I feel like I’m saying this for every other match, but this was another one that would have really benefited from clocking in around the fifteen minute mark as opposed to the twenty plus minutes it ended up going. It wasn’t nearly as egregious as the Ricochet-Angelico match, as overall they did a solid job of building through the entire match and peaking wonderfully towards the end, the only problem was it took a long time to build and lost the crowd somewhat midway through. This isn’t really an uncommon problem with Lethal matches: they take a logical route to get where they’re going and once they’re there it’s great, but they take a long damn time to get there.

The last five or so minutes here were superb though. One spot in particular that stood out was Lethal countering a sleeper hold where Sabre was on his back by popping him up into a cutter. It was a beautiful sight to behold, and since it came out of nowhere it got a huge reaction. After a hard fought battle, Sabre Jr. would be the one to progress to the quarter finals with a variation of the seated scissored armbar. ***3/4

Pro Wrestling World Cup Third Round
Will Ospreay def. Rey Mysterio

Going in I was somewhat skeptical of how well this match could deliver, especially in the main event spot. I expected it to be somewhat of a spectacle, but as with all Mysterio matches in 2017 to be somewhat limited.

I was wrong. This was head and shoulders above every other Rey Mysterio match of recent vintage, and the exact right choice for the main event spot; it was the best match on the show. I’m not going to say this looked like prime Mysterio, that would be senseless hyperbole, but at the same time it wasn’t a million miles away. This was easily the best I’ve seen Rey move around this year, a far cry from some of the less mobile and somewhat painful to watch performances that he’s turned out in recent times. He was seamlessly flowing through all his signature stuff when on other occasions going through the motions has come across laboured.
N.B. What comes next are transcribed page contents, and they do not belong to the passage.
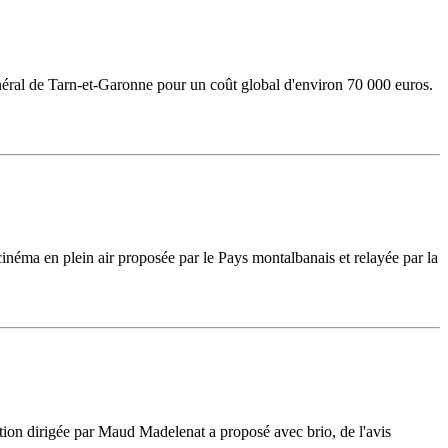
Général de Tarn-et-Garonne pour un coût global d'environ 70 000 euros.
e cinéma en plein air proposée par le Pays montalbanais et relayée par la
ion dirigée par Maud Madelenat a proposé avec brio, de l'avis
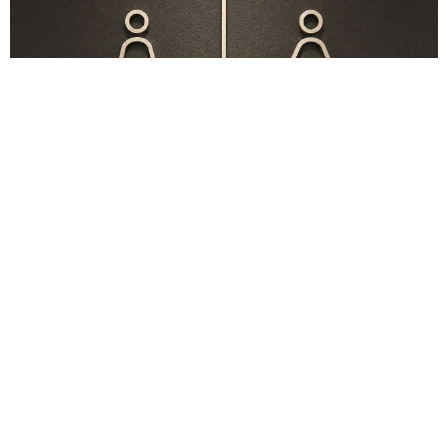
このトイレ、男性用と女性用どっち！？「おしゃれ」で「格好
いい」デザインが生む笑えない悲喜劇 本当に大事なのは目立
つことではなく…
高野 朋美
2026.08.09
京都五山送り火ピンチ 気候変動や獣害に施設
老朽化「もう限界」 クラファン募る
浅井 佳穂
2026.08.09
母は有名女優、慶応幼稚舎出身CBCアナのノー
スリーブ姿「育ちの良さが表情に表れてる」
「天使の笑顔」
I think a lot of credit for this has to go to Ospreay too. I think a real underrated aspect of his game is just how great a base he is for other flyers; it’s something that is lost due to just how great a flyer he is himself. It’s no coincidence though that aerialist after aerialist has their best match with him. From Sydal, to Andrews, to Flash Morgan Webster and now this era of Rey Mysterio. While it may be an undervalued asset, it has lead to so many great matches now.

It’s not just good due to Mysterio surprising you with a return to grace, it’s also really smartly built. They build the whole match around the 619, with Mysterio getting progressively closer to hitting it each time he goes for it, which in turn lead to increasing reactions every time Ospreay found himself draped on the ropes. Given this though, they also did a great job of making the transitions to set up the 619 not look clunky as they can so often. Ospreay even found himself with an opportunity to go for the move himself at one point.

If it wasn’t for one or two small moments where Rey slipped slightly, I’d have been going ****+ on this. They weren’t major issues, but one or two small periods of awkwardness disrupted the flow of the match slightly and downgraded this one in my mind from a legitimately great match to a very very good match that’s a great spectacle to see the legend that is Rey Mysterio roll back the years. I highly reccomend you give this a watch if you have any nostalgia for Rey, which so many of us of course do. ***3/4

Final Thoughts:

Overall the Round of 16 in the Pro Wrestling World Cup was a strong show, that was one outstanding match away from being great. The standard across the board was pretty high, with a slight dip in the middle made up for by a strong start and finish. If you could go back and cut down the Lethal-Sabre match and the Angelico-Ricochet match you’d have an absolute belter on your hands capped off by the magnificent spectacle of Ospreay and Mysterio.